Hospice Basics
June 5, 2026

Inside inpatient hospice care

The hospital room is quiet now. Machines that once beeped and hummed have fallen silent. A patient rests peacefully, dressed in gardening clothes—a final wish honored. Nearby, a daughter holds her mother’s hand, comforted by the presence of a team that knows how to make these moments gentle.

This is the heart of hospice care.

When care shifts

For patients with advanced illness whose goals change from curative treatment to comfort, the transition can feel overwhelming. With hospice, that experience transforms:

  • Symptom management: A nurse adjusts medication to ease labored breathing.
  • Family support: A social worker guides loved ones through decisions they never imagined making.
  • Spiritual care: A chaplain offers quiet words of reassurance — or simply listens.

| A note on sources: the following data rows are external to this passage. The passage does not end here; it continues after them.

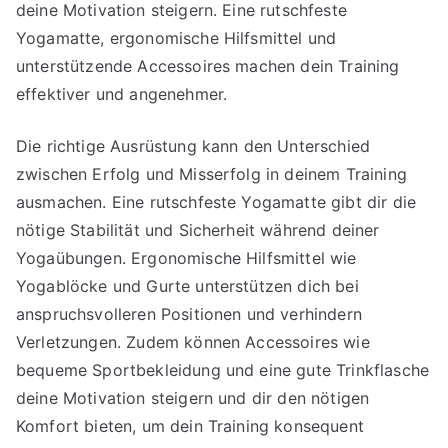
deine Motivation steigern. Eine rutschfeste
Yogamatte, ergonomische Hilfsmittel und
unterstützende Accessoires machen dein Training
effektiver und angenehmer.
Die richtige Ausrüstung kann den Unterschied
zwischen Erfolg und Misserfolg in deinem Training
ausmachen. Eine rutschfeste Yogamatte gibt dir die
nötige Stabilität und Sicherheit während deiner
Yogaübungen. Ergonomische Hilfsmittel wie
Yogablöcke und Gurte unterstützen dich bei
anspruchsvolleren Positionen und verhindern
Verletzungen. Zudem können Accessoires wie
bequeme Sportbekleidung und eine gute Trinkflasche
deine Motivation steigern und dir den nötigen
Komfort bieten, um dein Training konsequent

Each role blends into a single purpose: making the final chapter as meaningful and calm as possible.

How hospice can help

Even when time is short, the transition to hospice for hospitalized patients offers substantial benefits for patients, families and hospitals:

  • Rapid transitions and immediate care: Available 24/7/365 to support hospitals when every hour matters.
  • Optimized symptom management: Comfort-focused care improves quality of life for patients with advanced illness.
  • Family empowerment: Education and guidance ease anxiety and uncertainty during the dying process.
  • Clinical capacity: Transitioning appropriate patients to hospice helps hospitals manage acute care resources effectively.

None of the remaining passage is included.